Pasca pandemi, neraca dagang antara Indonesia dan China bulanan tidak selalu mengalami defisit, bahkan terkadang mencatat surplus.
Pada Desember, selama tahun 2019-2021, defisit perdagangan dengan China biasanya mencapai hingga US$ 1 miliar. Namun, pada Desember 2022, Indonesia berhasil membukukan surplus tipis sebesar US$ 17,2 juta.
Keberhasilan ini dapat sebagian diatribusikan kepada perjanjian perdagangan bebas antara Indonesia dan China melalui ASEAN-China Free Trade Area (ACFTA) yang berlaku selama 10 tahun sejak 2014.
Perkembangan nilai perdagangan antara kedua negara ini terus meningkat sejak ACFTA, dari US$ 48,23 miliar pada 2014 menjadi US$ 133,6 miliar pada 2023 di bawah kepemimpinan Presiden Jokowi. Meskipun demikian, defisit dengan China juga meningkat setelah periode ACFTA, mencapai puncaknya sebesar US$ 18,41 miliar pada 2018, dan kemudian mengalami penurunan setelah pandemi Covid-19, mencapai US$ 1,88 miliar pada 2022.
Melampaui ACFTA: Indonesia Catat Surplus dan Mendominasi Perdagangan dengan China Hingga 2023
Perjanjian perdagangan bebas antara Indonesia dan China melalui ASEAN-China Free Trade Area (ACFTA) menjadi poin kunci dalam perubahan dinamika perdagangan.

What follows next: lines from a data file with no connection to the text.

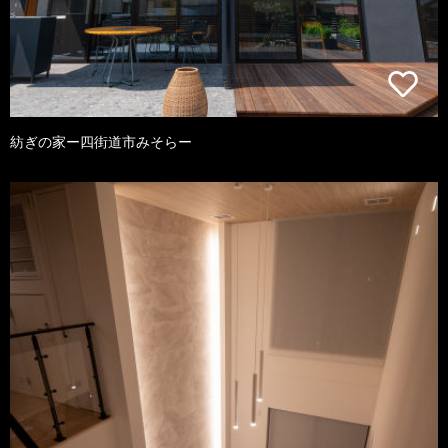
紡ぎの家ー四街道市みそらー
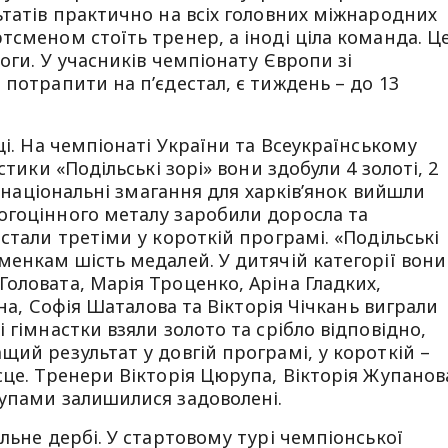
ьтатів практично на всіх головних міжнародних
тсменом стоїть тренер, а іноді ціла команда. Ц
моги. У учасників чемпіонату Європи зі
потрапити на п’єдестал, є тиждень – до 13
ці. На чемпіонаті України та Всеукраїнському
стики «Подільські зорі» вони здобули 4 золоті, 2
і національні змагання для харків’янок вийшли
огоцінного металу заробили доросла та
стали третіми у короткій програмі. «Подільські
менкам шість медалей. У дитячій категорії вони
оловата, Марія Троценко, Аріна Гладких,
іна, Софія Шаталова та Вікторія Чічкань виграли
 гімнастки взяли золото та срібло відповідно,
щий результат у довгій програмі, у короткій –
сце. Тренери Вікторія Цюрупа, Вікторія Жупанов
тупами залишилися задоволені.
льне дербі. У стартовому турі чемпіонської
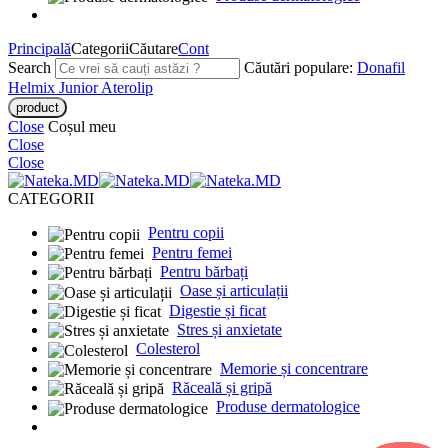
Principală
Categorii
Căutare
Cont
Search
Căutări populare:
Donafil
Helmix Junior
Aterolip
Close
Coșul meu
Close
Close
CATEGORII
Pentru copii
Pentru femei
Pentru bărbați
Oase și articulații
Digestie și ficat
Stres și anxietate
Colesterol
Memorie și concentrare
Răceală și gripă
Produse dermatologice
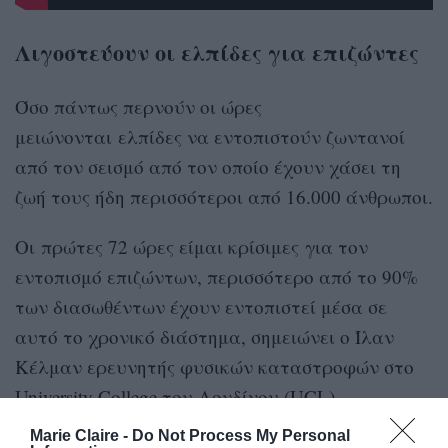
Λιγοστεύουν οι ελπίδες για επιζώντες
Όσο πάντως περνούν οι ώρες
μειώνονται ελπίδες να εντοπιστούν ζωντανοί
από τον σεισμό από τον οποίο έχουν χάσει τη
ζωή τους ήδη περισσότεροι από 16.000 άνθρωποι.
Οι πρώτες 72 ώρες είμαι κρίσιμες για τον
εντοπισμό επιζώντων, περισσότερο από το 90%
των διασωθέντων έχουν εντοπιστεί μέσα σε
αυτό το χρονικό διάστημα, σημειώνει ο Ίλαν
Κέλμαν ερευνητής φυσικών καταστροφών στο
University College του Λονδίνου (UCL).
Marie Claire -
Do Not Process My Personal
Την ώρα που οι επιχειρήσεις συνεχίζονται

Di bawah kepemimpinan Presiden Jokowi, nilai perdagangan kedua negara meningkat dua kali lipat dari US$ 48,23 miliar pada 2014 menjadi US$ 133,6 miliar pada 2023.
Meskipun mengalami defisit setelah ACFTA, Indonesia berhasil mencatat surplus sebesar US$ 1,45 miliar dengan China hingga November 2023. Peningkatan ini menjadi bukti pergeseran strategis dalam hubungan perdagangan bilateral, menunjukkan Indonesia sebagai pemain kunci dalam ekonomi global.